Saved entries
☆ ☆ ☆ ☆
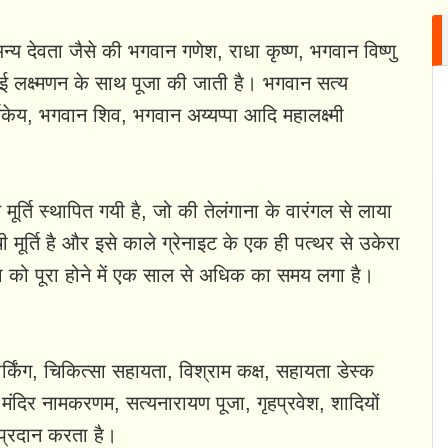
ं अन्य देवता जैसे की भगवान गणेश, राधा कृष्ण, भगवान विष्णु
ई लक्ष्मणन के साथ पूजा की जाती है। भगवान सत्य
केय, भगवान शिव, भगवान अय्यप्पा आदि महालक्ष्मी
 मूर्ति स्थापित गयी है, जो की तेलंगाना के वारंगल से लाया
 मूर्ति है और इसे काले ग्रेनाइट के एक ही पत्थर से उकेरा
 को पूरा होने में एक साल से अधिक का समय लगा है।
पार्किंग, चिकित्सा सहायता, विश्राम कक्ष, सहायता डेस्क
ू मंदिर नामकरणम, सत्यनारायण पूजा, गृहप्रवेश, शादियों
 प्रदान करता है।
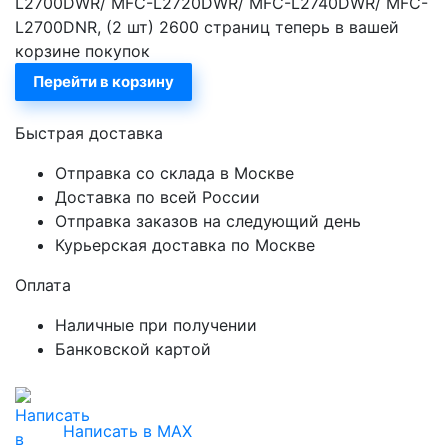
L2700DWR/ MFC-L2720DWR/ MFC-L2740DWR/ MFC-
L2700DNR, (2 шт) 2600 страниц теперь в вашей
корзине покупок
Перейти в корзину
Быстрая доставка
Отправка со склада в Москве
Доставка по всей России
Отправка заказов на следующий день
Курьерская доставка по Москве
Оплата
Наличные при получении
Банковской картой
Написать в MAX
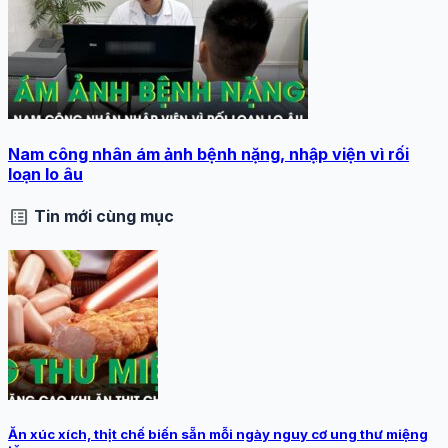
Nam công nhân ám ảnh bệnh nặng, nhập viện vì rối
loạn lo âu
list_alt
Tin mới cùng mục
Ăn xúc xích, thịt chế biến sẵn mỗi ngày nguy cơ ung thư miệng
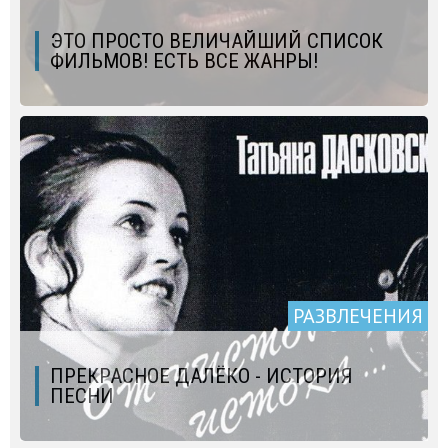
ЭТО ПРОСТО ВЕЛИЧАЙШИЙ СПИСОК
ФИЛЬМОВ! ЕСТЬ ВСЕ ЖАНРЫ!
РАЗВЛЕЧЕНИЯ
ПРЕКРАСНОЕ ДАЛЁКО - ИСТОРИЯ
ПЕСНИ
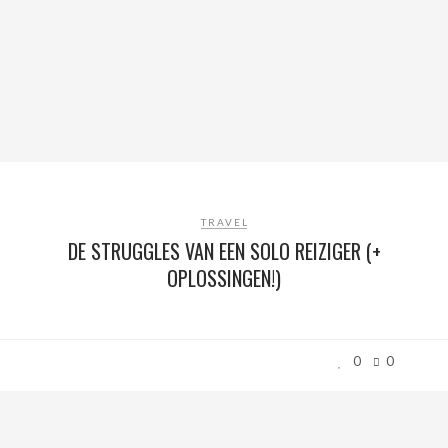
TRAVEL
DE STRUGGLES VAN EEN SOLO REIZIGER (+
OPLOSSINGEN!)
0
0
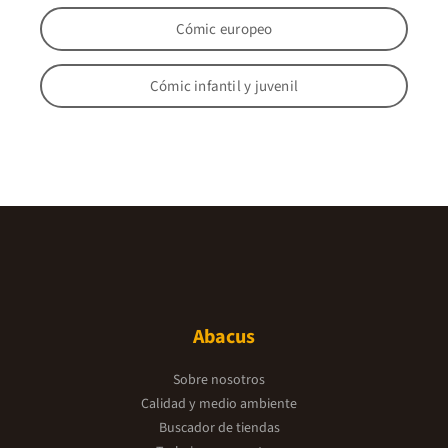
Cómic europeo
Cómic infantil y juvenil
Abacus
Sobre nosotros
Calidad y medio ambiente
Buscador de tiendas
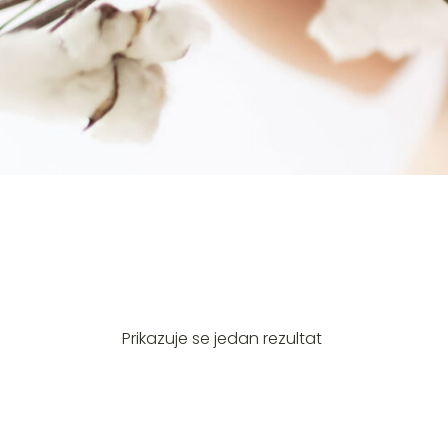
Prikazuje se jedan rezultat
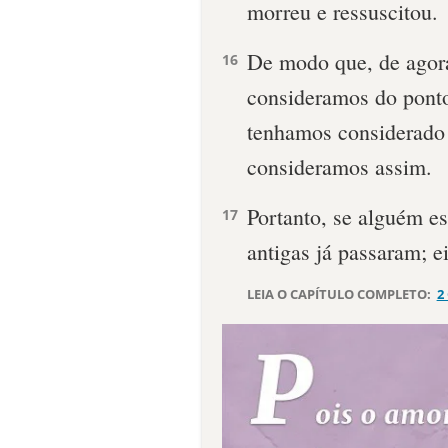
morreu e ressuscitou.
De modo que, de agor
16
consideramos do ponto
tenhamos considerado 
consideramos assim.
Portanto, se alguém es
17
antigas já passaram; e
LEIA O CAPÍTULO COMPLETO:
2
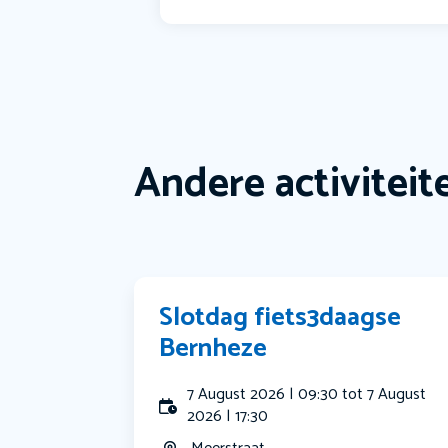
Andere activiteit
Slotdag fiets3daagse
Bernheze
7 August 2026 | 09:30 tot 7 August
2026 | 17:30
☆ ☆ ☆ ☆
Print the entries above exactly, taking out only the pictures.

ं अन्य देवता जैसे की भगवान गणेश, राधा कृष्ण, भगवान विष्णु
ई लक्ष्मणन के साथ पूजा की जाती है। भगवान सत्य
केय, भगवान शिव, भगवान अय्यप्पा आदि महालक्ष्मी
 मूर्ति स्थापित गयी है, जो की तेलंगाना के वारंगल से लाया
 मूर्ति है और इसे काले ग्रेनाइट के एक ही पत्थर से उकेरा
 को पूरा होने में एक साल से अधिक का समय लगा है।
पार्किंग, चिकित्सा सहायता, विश्राम कक्ष, सहायता डेस्क
ू मंदिर नामकरणम, सत्यनारायण पूजा, गृहप्रवेश, शादियों
 प्रदान करता है।
L2700DWR/ MFC-L2720DWR/ MFC-L2740DWR/ MFC-
L2700DNR, (2 шт) 2600 страниц теперь в вашей
корзине покупок
Перейти в корзину
Быстрая доставка
Отправка со склада в Москве
Доставка по всей России
Отправка заказов на следующий день
Курьерская доставка по Москве
Оплата
Наличные при получении
Банковской картой
Написать в MAX
Nam công nhân ám ảnh bệnh nặng, nhập viện vì rối
loạn lo âu
list_alt
Tin mới cùng mục
Ăn xúc xích, thịt chế biến sẵn mỗi ngày nguy cơ ung thư miệng
ЭТО ПРОСТО ВЕЛИЧАЙШИЙ СПИСОК
ФИЛЬМОВ! ЕСТЬ ВСЕ ЖАНРЫ!
РАЗВЛЕЧЕНИЯ
ПРЕКРАСНОЕ ДАЛЁКО - ИСТОРИЯ
ПЕСНИ
TRAVEL
DE STRUGGLES VAN EEN SOLO REIZIGER (+
OPLOSSINGEN!)
0
0
Cómic europeo
Cómic infantil y juvenil
Abacus
Sobre nosotros
Calidad y medio ambiente
Buscador de tiendas
Prikazuje se jedan rezultat
morreu e ressuscitou.
De modo que, de agor
16
consideramos do ponto
tenhamos considerado 
consideramos assim.
Portanto, se alguém es
17
antigas já passaram; e
LEIA O CAPÍTULO COMPLETO:
2
Andere activiteit
Slotdag fiets3daagse
Bernheze
7 August 2026 | 09:30 tot 7 August
2026 | 17:30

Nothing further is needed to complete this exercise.